PROMPT: Beginning at whichever line contains "Romances of England. King", reproduce each line of the records below word for word, ending with the last, and add nothing.

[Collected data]
# # # # # # #

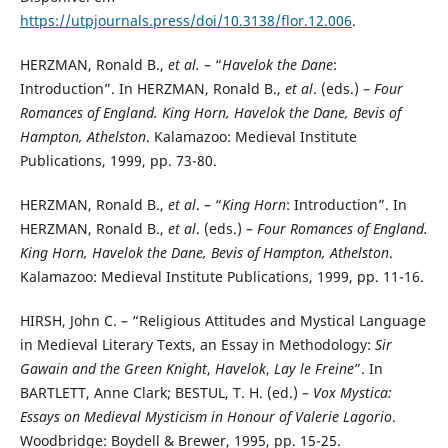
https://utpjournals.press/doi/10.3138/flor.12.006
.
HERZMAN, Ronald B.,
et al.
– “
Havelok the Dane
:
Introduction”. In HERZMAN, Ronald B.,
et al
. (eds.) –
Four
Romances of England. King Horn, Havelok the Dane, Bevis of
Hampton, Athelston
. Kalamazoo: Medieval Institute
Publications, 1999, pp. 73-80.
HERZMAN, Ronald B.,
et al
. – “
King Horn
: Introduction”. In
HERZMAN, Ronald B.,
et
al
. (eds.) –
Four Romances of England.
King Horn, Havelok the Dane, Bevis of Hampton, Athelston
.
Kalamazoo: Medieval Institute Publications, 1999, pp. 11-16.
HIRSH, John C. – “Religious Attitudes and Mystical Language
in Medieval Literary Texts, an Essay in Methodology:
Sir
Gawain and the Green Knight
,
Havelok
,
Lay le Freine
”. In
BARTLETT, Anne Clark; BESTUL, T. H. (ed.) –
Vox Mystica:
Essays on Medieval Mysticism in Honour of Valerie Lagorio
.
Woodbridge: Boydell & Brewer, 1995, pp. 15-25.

# # # # # # #

YOUR RESPONSE:
Romances of England. King Horn, Havelok the Dane, Bevis of
Hampton, Athelston
. Kalamazoo: Medieval Institute
Publications, 1999, pp. 73-80.
HERZMAN, Ronald B.,
et al
. – “
King Horn
: Introduction”. In
HERZMAN, Ronald B.,
et
al
. (eds.) –
Four Romances of England.
King Horn, Havelok the Dane, Bevis of Hampton, Athelston
.
Kalamazoo: Medieval Institute Publications, 1999, pp. 11-16.
HIRSH, John C. – “Religious Attitudes and Mystical Language
in Medieval Literary Texts, an Essay in Methodology:
Sir
Gawain and the Green Knight
,
Havelok
,
Lay le Freine
”. In
BARTLETT, Anne Clark; BESTUL, T. H. (ed.) –
Vox Mystica:
Essays on Medieval Mysticism in Honour of Valerie Lagorio
.
Woodbridge: Boydell & Brewer, 1995, pp. 15-25.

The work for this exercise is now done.